I know I’ve posted about this before, but how to deal with a bad writing day is something worth revisiting. All of us experience these painful first draft sessions when everything comes to a grinding halt and the whole project you’ve been slaving over suddenly appears ridiculous. And the negative voice grows to a fever pitch in volume asking “who are you trying to kid?”
Writers who have developed long successful careers have figured out how to handle this, depressing as it may be when it happens. They’ve learned that they don’t have a choice but to embrace these roadblocks as just part of the process and they’ve trained themselves to push through the inevitable moments of uncertainty, doubt, and a sense of being totally lost.

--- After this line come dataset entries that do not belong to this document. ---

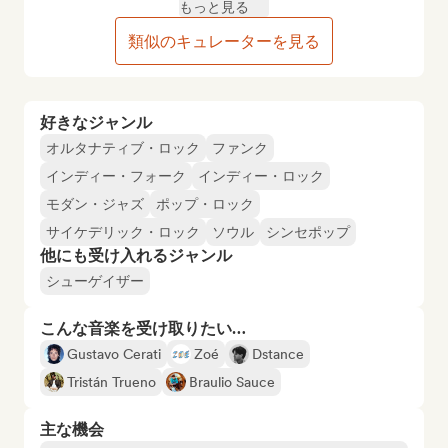
もっと見る
類似のキュレーターを見る
好きなジャンル
オルタナティブ・ロック
ファンク
インディー・フォーク
インディー・ロック
モダン・ジャズ
ポップ・ロック
サイケデリック・ロック
ソウル
シンセポップ
他にも受け入れるジャンル
シューゲイザー
こんな音楽を受け取りたい…
Gustavo Cerati
Zoé
Dstance
Tristán Trueno
Braulio Sauce
主な機会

For example, Tony Award-winning playwright John Guare once told me when this happens, his solution is to “let it sit…It’s not writer’s block. It’s just that inside, down deep, you’re trying to figure it out. And it’s just saying ‘Leave me alone for a bit. Just go away and do something else, because I’m trying to figure this out. Come back in a couple of days.’ And I trust that process.“
Or as multiple Tony Award -winner Terrence McNally tells us: You should write with confidence and courage and boldness and be grown up enough when you have a bad day to just go out and get some ice cream and say, in the immortal words of Scarlett O’Hara, ‘I’ll think about it tomorrow.’“
Academy Award-winning screenwriter and playwright John Patrick Shanley puts it this way: “You look at it and say, ‘I don’t know what to do,’ and then you tell yourself, ‘Well, you haven’t known what to do before, and someday you will know what to do. Put it away and go on with whatever else you’re doing.’“
First drafts are tough largely because they don’t have that sense of polish and professionalism of successful scripts you’re familiar with. And you have to just accept that your initial pages you’re turning out may very well not measure up. Just keep in mind that every one of these successful scripts was brought into existence in the same way yours is. And the finished work might be the fifth, tenth, or twentieth reworking of the very first pass through the story.
And especially with that first draft, bad days come with the territory.